The “think of a number” fallacy

Some time a go a colleague commenting on the idea of iterative prompting, suggested to ask GPT to “think about something” and then make a decision on what to write or not to write.

The problem with this approach is that a session with an LLM doesn’t really have a memory outside the actual text being created by the chat, consequently it cannot “keep something in mind” while completing other tasks.

But it can pretend it does.

To test this, you can ask to a LLM to “think of a number, but don’t tell me”. At the time of this writing most models will respond by confirming that they have thought of a number. Of course they haven’t... but because they are trained to mimic human interactions, they are pretending they are.

This is something to always keep in mind while prompting.

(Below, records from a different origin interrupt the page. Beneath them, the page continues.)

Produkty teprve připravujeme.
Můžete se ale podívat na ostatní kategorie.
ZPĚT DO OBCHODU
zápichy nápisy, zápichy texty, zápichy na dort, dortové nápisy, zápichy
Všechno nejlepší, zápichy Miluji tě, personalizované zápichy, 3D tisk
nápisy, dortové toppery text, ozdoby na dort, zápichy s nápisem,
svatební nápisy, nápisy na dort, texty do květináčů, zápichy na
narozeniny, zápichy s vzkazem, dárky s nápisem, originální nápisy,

For example, it is not effective to prompt a system to “make a list and only show me the part matching a criteria”, but you can request to print the full output and then generate a final list (“print the list, then update it with the criteria”).

GroceriesGPT

A friend this morning shared a list of vegetables, noting how hard it is to eat 30 different ones in the same week.

I immediately turned to my AI chatbot to ask to create a list of commonly eaten vegetables, and of course I got a very good one.

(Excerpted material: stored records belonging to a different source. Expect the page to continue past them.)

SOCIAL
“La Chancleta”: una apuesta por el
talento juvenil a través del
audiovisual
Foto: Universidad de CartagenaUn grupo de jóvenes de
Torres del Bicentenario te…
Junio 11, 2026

At that point I thought that it would be nice to add that list to my next grocery order on Ocado.

And this is where the magic ended.

My chatbot doesn’t talk to the Ocado app. And I actually use more than one bot, sometime I go with ChatGPT, sometime I go with Claude, they are both good and continuously improving and I like to pit them against each other.

ChatGPT has a plug-in architecture which potentially would allow to connect with other applications creating custom GPTs, but so far I haven’t seen any particularly good application. And what would be the idea there? That Ocado would have to build a custom GPT? And what about other chatbots? I don’t really want to be siloed again. I’m happy to pay for services, even Google, but leave me free to connect.

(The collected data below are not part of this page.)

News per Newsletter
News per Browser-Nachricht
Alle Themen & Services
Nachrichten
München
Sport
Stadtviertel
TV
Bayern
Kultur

Meanwhile I’m sure that somebody at Ocado is already thinking on how to integrate an AI in their app (if you aren’t, call me), and while this will be a nice feature to have, it will be yet another AI agent unable to talk with my other agents.

Maybe the solution is similar to what Rabbit appears to be working on: teach AI to use UI. Avoid altogether the challenge of getting companies and engineers to agree on open standards and just teach AIs to use shitty incompatible interfaces of our apps.

AI interoperability might be one of the most interesting future problems that we will face.

I want the AIs I pay for to collaborate, not to compete.